Recently, Cutler-Shaw made a generous gift to the Library of $50,000, to create the Joyce Cutler-Shaw Archives Program Fund. The funds will be used to support activities that increase access to and awareness of the artistic and creative endeavors and the themes that permeate Cutler-Shaw’s art. Of note is an exciting project to digitize the audio and visual materials in the artist’s papers, including the much admired Art & Artists Lecture Series she created from 1974 to 1982, which includes some of the original faculty of UC San Diego’s Visual Arts Department: Allan Kaprow, Eleanor and David Antin, Newton Harrison, Manny Farber, and Italo Scanga, as well as many other notable artists, including Ed Ruscha, Laurie Anderson, Agnes Denes, Robert Irwin, Christo, and James Turrell. Also included are materials from the Landmark Art Collaborative, an organization she co-founded in 1979, which integrates art, the environment, and architecture. In addition to her current gift, Cutler-Shaw is also providing additional support for the Joyce Cutler-Shaw Archives Program Fund through a matching estate gift.

“The Library’s Special Collections & Archives have long been the repository for my work, and also hold the collections of many artists and writers I admire,” said Cutler-Shaw, “So I’m very pleased to make this gift, and very happy to know that my archive of artistic works will be preserved in perpetuity at the Library of my alma mater, UC San Diego, a place and an institution I truly value.”

Alphabet-of-Bones
Joyce Cutler-Shaw’s “Alphabet of Bones”

“We are most grateful to Joyce for her friendship and support over the years and now, with her recent gifts which provide both current and future funding to increase access to her remarkable body of work,” said University Librarian Brian E. C. Schottlaender. “While we do hold the collections of many internationally known artists, writers, and scientists, it is especially gratifying for our Library to serve as the repository for a world-renowned alumna who resides locally and has deep ties with the university and San Diego communities.”

Cutler-Shaw, who has exhibited her work at a variety of local, national, and international venues, became the first American artist to be appointed as an artist-in-residence at a university medical school when she was offered the post at UC San Diego’s School of Medicine in 1995. During her residency, she produced a mixed-media, interdisciplinary work called “The Anatomy Lesson,” which reflects her ongoing interest in the body as the matrix for the human condition. In 2010, she was recognized as one of the university’s “50 at 50,” when 50 distinguished alumni were honored for their significant contributions to their communities, the nation, and the world, for UC San Diego’s 50th Anniversary. In addition to this honor, Cutler-Shaw designed the medal and stand that was given to alumni honorees.
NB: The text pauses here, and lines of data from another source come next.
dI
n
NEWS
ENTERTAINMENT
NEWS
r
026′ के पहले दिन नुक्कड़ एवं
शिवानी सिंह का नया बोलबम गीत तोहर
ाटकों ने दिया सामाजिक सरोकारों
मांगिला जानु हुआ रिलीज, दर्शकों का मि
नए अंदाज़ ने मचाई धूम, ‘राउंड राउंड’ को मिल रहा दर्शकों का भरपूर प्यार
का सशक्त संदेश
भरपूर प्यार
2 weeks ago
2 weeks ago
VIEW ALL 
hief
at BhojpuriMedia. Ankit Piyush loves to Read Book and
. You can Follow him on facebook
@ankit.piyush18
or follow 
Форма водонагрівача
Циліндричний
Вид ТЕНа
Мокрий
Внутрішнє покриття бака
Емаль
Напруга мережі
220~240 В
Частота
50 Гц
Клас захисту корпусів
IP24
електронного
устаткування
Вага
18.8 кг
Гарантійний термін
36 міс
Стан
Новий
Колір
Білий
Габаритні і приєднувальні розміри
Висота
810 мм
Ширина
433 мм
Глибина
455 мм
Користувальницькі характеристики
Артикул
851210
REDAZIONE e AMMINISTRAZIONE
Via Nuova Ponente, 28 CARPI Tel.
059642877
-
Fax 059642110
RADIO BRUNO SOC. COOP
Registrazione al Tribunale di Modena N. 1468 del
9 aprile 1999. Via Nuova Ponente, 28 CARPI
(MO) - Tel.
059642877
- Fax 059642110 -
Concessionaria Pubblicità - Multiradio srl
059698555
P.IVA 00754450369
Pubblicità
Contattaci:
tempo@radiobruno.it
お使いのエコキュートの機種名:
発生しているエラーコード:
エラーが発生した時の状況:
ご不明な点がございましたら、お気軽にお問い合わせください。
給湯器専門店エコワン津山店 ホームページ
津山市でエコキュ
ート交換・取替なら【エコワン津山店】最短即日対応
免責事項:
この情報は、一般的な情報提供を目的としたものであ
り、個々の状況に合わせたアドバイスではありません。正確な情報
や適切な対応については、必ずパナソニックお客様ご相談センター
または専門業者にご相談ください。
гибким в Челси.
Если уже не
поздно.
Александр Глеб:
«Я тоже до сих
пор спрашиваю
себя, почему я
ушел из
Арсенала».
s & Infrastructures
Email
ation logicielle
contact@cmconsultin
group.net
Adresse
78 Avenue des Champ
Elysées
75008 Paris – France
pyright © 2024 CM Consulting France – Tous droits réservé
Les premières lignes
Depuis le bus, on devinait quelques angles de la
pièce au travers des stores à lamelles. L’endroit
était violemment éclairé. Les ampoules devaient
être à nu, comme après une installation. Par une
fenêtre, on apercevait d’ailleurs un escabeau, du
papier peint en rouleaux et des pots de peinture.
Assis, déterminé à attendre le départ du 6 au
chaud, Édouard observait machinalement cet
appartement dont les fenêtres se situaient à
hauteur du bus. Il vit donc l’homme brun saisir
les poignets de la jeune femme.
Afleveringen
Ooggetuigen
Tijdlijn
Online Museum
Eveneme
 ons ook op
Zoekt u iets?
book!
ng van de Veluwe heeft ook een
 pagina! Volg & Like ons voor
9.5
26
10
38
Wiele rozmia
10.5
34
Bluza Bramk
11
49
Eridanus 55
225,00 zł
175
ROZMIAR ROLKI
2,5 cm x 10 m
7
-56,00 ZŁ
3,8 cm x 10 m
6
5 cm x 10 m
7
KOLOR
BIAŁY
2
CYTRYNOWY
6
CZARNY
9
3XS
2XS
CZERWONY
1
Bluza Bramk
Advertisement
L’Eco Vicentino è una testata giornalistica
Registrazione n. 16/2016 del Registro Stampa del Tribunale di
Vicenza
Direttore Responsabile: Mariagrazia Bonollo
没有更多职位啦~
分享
Her art has taken on a surprising spectrum of forms—from melting iconic ice words and reflective light sculptures to intricately drawn depictions of the human form and the natural world. But, always at its core, according to Cutler-Shaw, is her use of drawing “as a way of knowing, as a mode of inquiry, as a visual language.” Her “word images” have been central motifs, informing her works from the outset, from the large iconic “SHE and HE” metal works to the carved-ice sculptures of  “SURVIVAL,” a “melting word poem.”

While the UC San Diego Library’s Special Collections & Archives is the single largest repository of Cutler-Shaw’s work, her expansive and diverse body of work is also represented in both museum and library collections throughout the world, including the Museum of Modern Art (New York), the Albertina Museum (Austria), the Klingspore Museum (Germany), the Tyler Museum (The Netherlands), the Getty Museum (Los Angeles), and the National Museum of Women in the Arts (Washington, D.C.).